Nice. I have had slow repairs/tune-ups recently. It seems very hit-of-miss in Lawrence. At first I thought it was demand-driven, but I'm thinking it is more of a supply-of-bike-mechanic issue in Lawrence.
My current theory is that I should take my bike in when it is most convenient to not have access to it. So I took my commuter bike in when I was going to be out of town for a conference. August would also be an ideal time - avoiding both the worst of the heat and the worst of the returning-to-school driving.
Good to get the bike back so soon! When will the leg be ready - Monday?
Probably bike shops here are less busy than yours in Lawrence, at a guess. Especially right now, when students are away, with the students making up a larger percentage of the population here than in Lawrence.

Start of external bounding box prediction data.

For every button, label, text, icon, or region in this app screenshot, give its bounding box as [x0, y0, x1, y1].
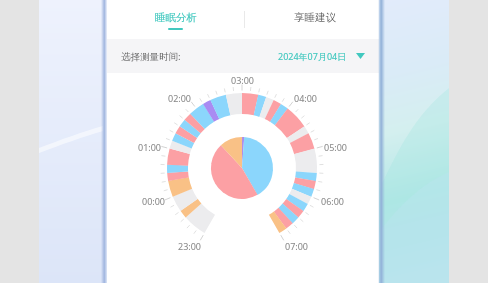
staticText: 06:00 [321, 195, 345, 207]
staticText: 2024年07月04日 [278, 50, 347, 62]
staticText: 睡眠分析 [155, 11, 197, 24]
other: Pick date [356, 53, 365, 59]
button[interactable]: 睡眠分析 [107, 0, 244, 39]
staticText: 23:00 [178, 240, 202, 252]
staticText: 01:00 [138, 141, 162, 153]
staticText: 04:00 [294, 92, 318, 104]
staticText: 02:00 [168, 92, 192, 104]
staticText: 03:00 [231, 74, 255, 86]
staticText: 05:00 [324, 141, 348, 153]
staticText: 选择测量时间: [121, 50, 181, 63]
staticText: 00:00 [142, 195, 166, 207]
staticText: 07:00 [285, 240, 309, 252]
staticText: 享睡建议 [294, 11, 336, 24]
button[interactable]: 2024年07月04日 [278, 50, 365, 62]
button[interactable]: 享睡建议 [245, 0, 379, 39]
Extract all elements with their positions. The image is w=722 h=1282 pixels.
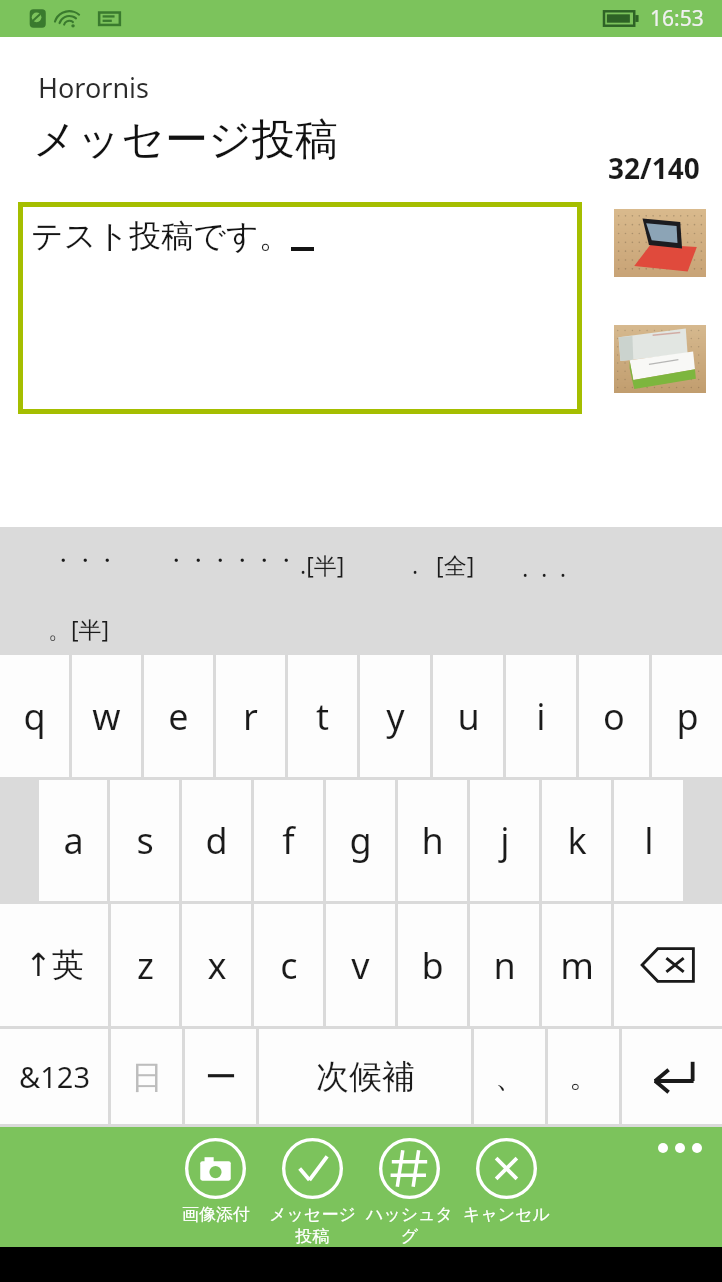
staticText: m: [560, 941, 594, 990]
staticText: a: [63, 816, 84, 865]
button[interactable]: キャンセル: [458, 1138, 555, 1225]
staticText: &123: [19, 1057, 90, 1096]
staticText: u: [457, 692, 480, 741]
button[interactable]: Backspace: [614, 904, 722, 1026]
staticText: ・・・・・・: [165, 547, 297, 575]
button[interactable]: m: [542, 904, 611, 1026]
button[interactable]: c: [254, 904, 323, 1026]
staticText: テスト投稿です。: [31, 216, 291, 256]
staticText: n: [493, 941, 516, 990]
button[interactable]: r: [216, 655, 285, 777]
staticText: 、: [495, 1058, 525, 1096]
button[interactable]: メッセージ 投稿: [264, 1138, 361, 1247]
button[interactable]: s: [110, 780, 179, 901]
button[interactable]: o: [579, 655, 649, 777]
button[interactable]: テスト投稿です。: [18, 202, 582, 414]
staticText: e: [168, 692, 189, 741]
button[interactable]: p: [652, 655, 722, 777]
button[interactable]: z: [111, 904, 179, 1026]
staticText: ハッシュタ グ: [366, 1204, 453, 1247]
button[interactable]: 、: [474, 1029, 545, 1124]
button[interactable]: x: [182, 904, 251, 1026]
staticText: v: [351, 941, 370, 990]
staticText: 32/140: [608, 149, 700, 187]
button[interactable]: q: [0, 655, 69, 777]
button[interactable]: u: [433, 655, 503, 777]
button[interactable]: 画像添付: [167, 1138, 264, 1225]
button[interactable]: h: [398, 780, 467, 901]
staticText: i: [536, 692, 546, 741]
button[interactable]: f: [254, 780, 323, 901]
button[interactable]: j: [470, 780, 539, 901]
button[interactable]: a: [39, 780, 107, 901]
staticText: q: [23, 692, 46, 741]
staticText: c: [280, 941, 298, 990]
button[interactable]: n: [470, 904, 539, 1026]
staticText: y: [386, 692, 405, 741]
staticText: g: [349, 816, 372, 865]
staticText: . [全]: [412, 549, 475, 580]
staticText: t: [316, 692, 329, 741]
staticText: h: [421, 816, 444, 865]
button[interactable]: g: [326, 780, 395, 901]
button[interactable]: t: [288, 655, 357, 777]
staticText: .[半]: [300, 549, 345, 580]
staticText: 16:53: [650, 4, 704, 33]
staticText: p: [676, 692, 699, 741]
staticText: メッセージ 投稿: [269, 1204, 356, 1247]
button[interactable]: ハッシュタ グ: [361, 1138, 458, 1247]
staticText: b: [421, 941, 444, 990]
staticText: o: [603, 692, 625, 741]
button[interactable]: k: [542, 780, 611, 901]
staticText: ↑英: [25, 945, 84, 985]
staticText: s: [136, 816, 154, 865]
staticText: メッセージ投稿: [33, 113, 339, 167]
staticText: w: [92, 692, 121, 741]
button[interactable]: Attached image 1: [614, 209, 706, 277]
staticText: z: [137, 941, 154, 990]
staticText: k: [567, 816, 587, 865]
button[interactable]: w: [72, 655, 141, 777]
button[interactable]: 次候補: [259, 1029, 471, 1124]
button[interactable]: Enter: [622, 1029, 722, 1124]
button[interactable]: d: [182, 780, 251, 901]
staticText: l: [644, 816, 654, 865]
staticText: 日: [131, 1057, 163, 1097]
button[interactable]: 。: [548, 1029, 619, 1124]
staticText: x: [207, 941, 227, 990]
button[interactable]: e: [144, 655, 213, 777]
staticText: d: [205, 816, 228, 865]
staticText: j: [500, 816, 510, 865]
button[interactable]: v: [326, 904, 395, 1026]
staticText: ・・・: [52, 547, 118, 575]
staticText: . . .: [522, 551, 567, 584]
staticText: 。: [569, 1058, 599, 1096]
button[interactable]: ー: [185, 1029, 256, 1124]
button[interactable]: Input mode: [111, 1029, 182, 1124]
staticText: Horornis: [38, 69, 150, 106]
button[interactable]: &123: [0, 1029, 108, 1124]
button[interactable]: i: [506, 655, 576, 777]
staticText: f: [282, 816, 295, 865]
button[interactable]: Attached image 2: [614, 325, 706, 393]
staticText: 。[半]: [48, 613, 110, 644]
button[interactable]: ↑英: [0, 904, 108, 1026]
button[interactable]: b: [398, 904, 467, 1026]
staticText: ー: [205, 1057, 237, 1097]
staticText: 画像添付: [182, 1204, 250, 1225]
staticText: r: [243, 692, 258, 741]
button[interactable]: More options: [652, 1137, 708, 1159]
button[interactable]: y: [360, 655, 430, 777]
staticText: キャンセル: [463, 1204, 550, 1225]
button[interactable]: l: [614, 780, 683, 901]
staticText: 次候補: [316, 1056, 415, 1098]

But in the end, if I have something break and it needs fixing, it doesn't matter if the bike shop is busy or not--if it's not something I'm going to fix myself, it's going to the bike shop.
I think it can help if the folks at the shop know you, at least sometimes. I know it did yesterday.
You do have another bike, right?
For the sake of a $3 cable
, you went through all that?
You could even treat yourself to a nice cable/housing cutter
, and still come out ahead. :-)
Can't get that $3 cable delivered by this afternoon.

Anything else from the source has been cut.